Uncle Vanya feels like such a natural fit for Toby Jones that it’s a wonder he hasn’t played the role before now.
He is as affecting as you’d expect as a man who has worked on his brother-in-law Serebryakov’s estate for years and feels as if life has left him behind. Wonderfully rumpled, his shirt forever untucked, with a sauce stain on his trousers, he radiates yearning and middle-aged malaise, abruptly declaring he could have been another Dostoevsky only to sink back into his hole of self-loathing. It’s a performance of physical precision: every time he ruffles his hair or hitches an eyebrow, it adds something.

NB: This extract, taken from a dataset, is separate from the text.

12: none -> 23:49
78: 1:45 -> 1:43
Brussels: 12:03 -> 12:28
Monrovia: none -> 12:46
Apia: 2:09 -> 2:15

Conor McPherson’s adaptation serves him well. The text is pared down – McPherson has streamlined it while also adding some fruity phrasing and gently playing up the environmentalism. He also repurposes some of Chekhov’s dialogue as direct address so that, on several occasions, the characters break off to explain their emotional predicaments to the audience. McPherson earths the play. He captures its deep sadness – this is a story about people abandoning their dreams and, with them, any possibility of love – and its humour; that these are characters to be laughed both at and with.
Alongside Jones, the other performances are equally well-crafted. Rosalind Eleazar is a poised Yelena, a woman who has resigned herself to married life with a much older man only to briefly glimpse something she desires but knows she cannot have. Aimee Lou Wood (best known for Netflix’s Sex Education) brings an achingly sweet quality to Sonya.

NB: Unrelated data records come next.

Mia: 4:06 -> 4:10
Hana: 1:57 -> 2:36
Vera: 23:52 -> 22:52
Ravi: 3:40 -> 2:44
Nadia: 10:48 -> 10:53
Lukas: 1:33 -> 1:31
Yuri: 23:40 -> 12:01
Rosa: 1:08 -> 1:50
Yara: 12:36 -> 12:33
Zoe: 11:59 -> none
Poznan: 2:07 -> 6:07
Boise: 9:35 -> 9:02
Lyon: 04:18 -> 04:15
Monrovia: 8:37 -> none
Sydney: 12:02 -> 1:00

The scene in which Sonya and Yelena take a cup of wine together – and finally understand one another – is wonderfully warm, making its sudden termination by the crotchety professor far sadder. Ciarán Hinds is surprisingly robust as Serebryakov, imposing in more ways than one, while Peter Wight is an engaging comic presence as ‘Waffles’ Telegin.

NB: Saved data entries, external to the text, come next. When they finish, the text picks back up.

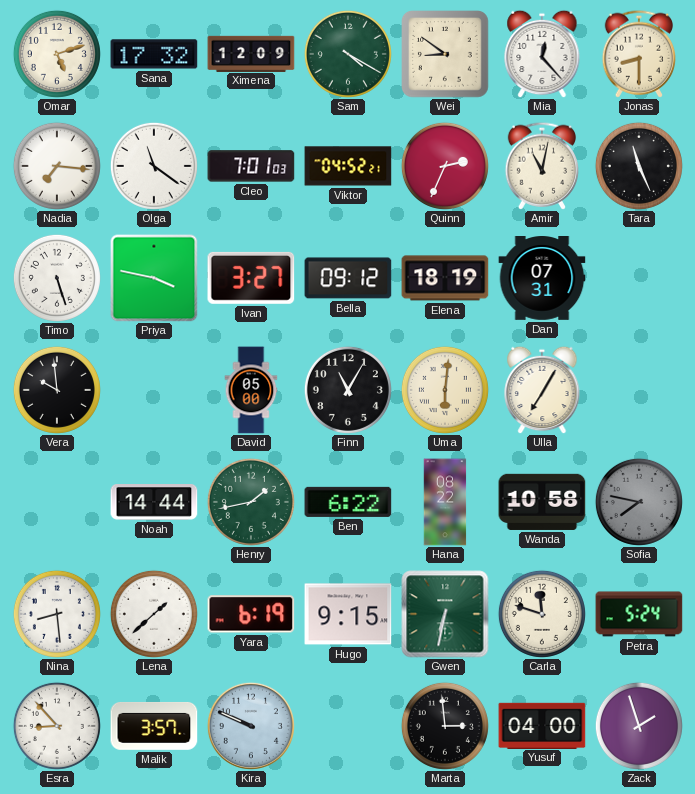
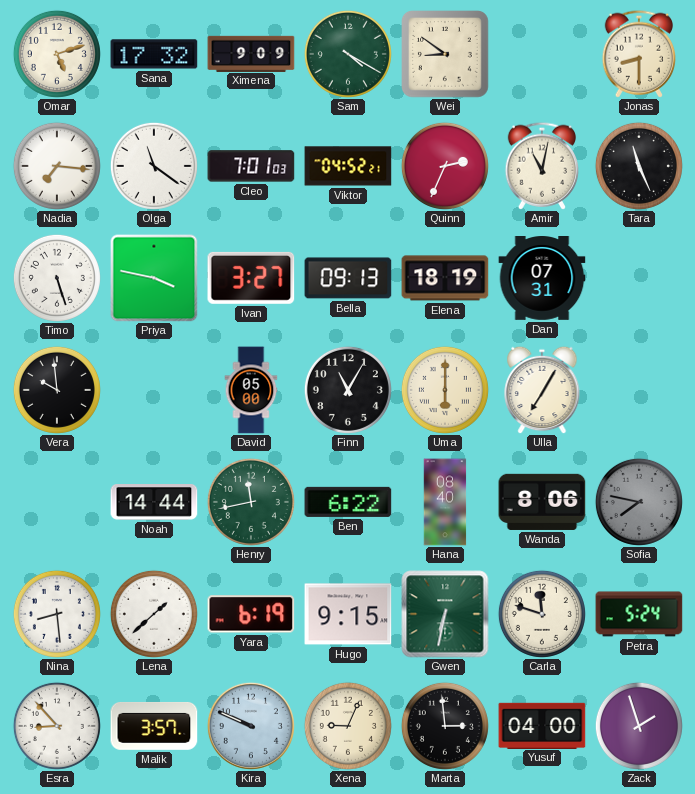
Ximena: 12:09 -> 9:09
Mia: 12:23 -> none
Bella: 09:12 -> 09:13
Uma: 6:01 -> 6:00
Henry: 1:43 -> 11:43
Hana: 08:22 -> 08:40
Wanda: 10:58 -> 8:06
Xena: none -> 9:04
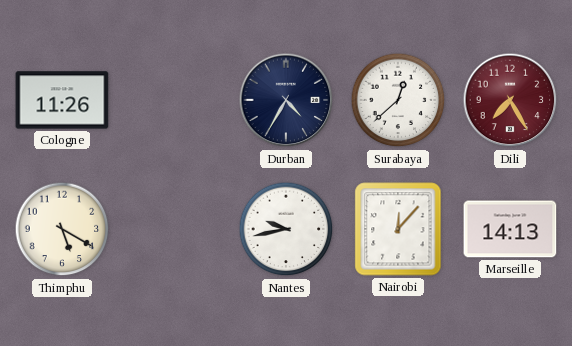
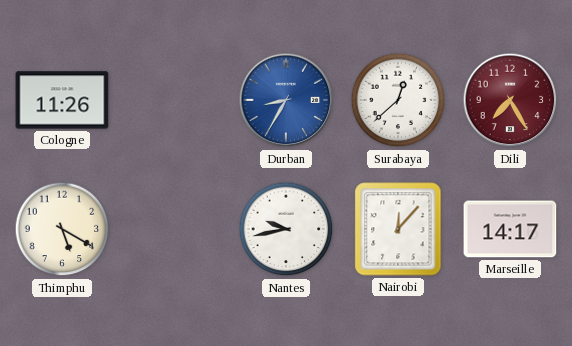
Durban: 4:35 -> 8:35
Durban dial: navy -> blue
Marseille: 14:13 -> 14:17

Rae Smith’s production design is divine. The characters are marooned in a vast sunroom with streaked windowpanes, an enormous mirror on one wall, and greenery erupting through the cracks, the forest encroaching. Bruno Poet’s striking lighting captures the fact that the presence of the professor and his young wife have upset people’s body clocks, has put time out of joint; they dine at odd hours, sleep infrequently and drink all the time.
Ian Rickson’s production is polished to a high shine. The emotional arcs, the richness of the performances, the lucidity of the adaptation, the sumptuous design: everything about it gleams. There are no rough edges. It’s almost too controlled, too clean.
Its most charged moments are some of its smaller ones. When Richard Armitage’s slightly underpowered Astrov, having finally grasped the depth of Sonya’s feeling for him, pecks her on the forehead as one might a niece, it’s devastating. The last scenes are also deeply moving. While everyone returns to their routines, Sonya glows bright as a candle, the last light in a lost world.